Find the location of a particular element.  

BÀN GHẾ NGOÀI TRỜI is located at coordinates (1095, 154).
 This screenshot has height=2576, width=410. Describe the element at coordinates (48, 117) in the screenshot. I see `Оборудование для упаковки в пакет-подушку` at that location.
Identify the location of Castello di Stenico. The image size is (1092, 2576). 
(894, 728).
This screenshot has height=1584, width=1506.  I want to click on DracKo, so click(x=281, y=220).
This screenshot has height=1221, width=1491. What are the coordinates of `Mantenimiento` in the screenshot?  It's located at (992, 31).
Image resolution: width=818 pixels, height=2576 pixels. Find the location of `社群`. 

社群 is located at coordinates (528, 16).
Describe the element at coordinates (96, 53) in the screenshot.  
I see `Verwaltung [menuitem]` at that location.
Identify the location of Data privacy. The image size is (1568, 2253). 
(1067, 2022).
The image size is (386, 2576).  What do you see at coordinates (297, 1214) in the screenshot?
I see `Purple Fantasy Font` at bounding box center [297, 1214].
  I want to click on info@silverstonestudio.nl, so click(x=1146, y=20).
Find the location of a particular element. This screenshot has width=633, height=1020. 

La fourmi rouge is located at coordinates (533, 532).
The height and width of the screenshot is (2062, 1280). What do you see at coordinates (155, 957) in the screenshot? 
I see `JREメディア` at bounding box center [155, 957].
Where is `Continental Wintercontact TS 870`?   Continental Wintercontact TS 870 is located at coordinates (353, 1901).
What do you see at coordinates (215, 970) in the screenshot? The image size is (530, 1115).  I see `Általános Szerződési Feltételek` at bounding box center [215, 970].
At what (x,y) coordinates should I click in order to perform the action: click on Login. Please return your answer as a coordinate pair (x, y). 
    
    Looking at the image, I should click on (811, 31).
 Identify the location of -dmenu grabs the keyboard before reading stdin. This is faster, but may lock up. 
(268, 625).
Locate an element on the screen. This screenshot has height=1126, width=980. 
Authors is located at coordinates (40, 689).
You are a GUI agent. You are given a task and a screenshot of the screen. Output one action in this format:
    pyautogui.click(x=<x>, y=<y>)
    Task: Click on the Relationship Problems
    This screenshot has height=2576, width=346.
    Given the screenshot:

§ **WHAT THE TASK ASKS**: Among the entries above, copy exactly only the lines starting with the one containing "The height and" and going through the one containing "What do you see at coordinates (215, 970)", both ends included.

§ **FINISHED EXERCISE**:
The height and width of the screenshot is (2062, 1280). What do you see at coordinates (155, 957) in the screenshot? 
I see `JREメディア` at bounding box center [155, 957].
Where is `Continental Wintercontact TS 870`?   Continental Wintercontact TS 870 is located at coordinates (353, 1901).
What do you see at coordinates (215, 970) in the screenshot? The image size is (530, 1115).  I see `Általános Szerződési Feltételek` at bounding box center [215, 970].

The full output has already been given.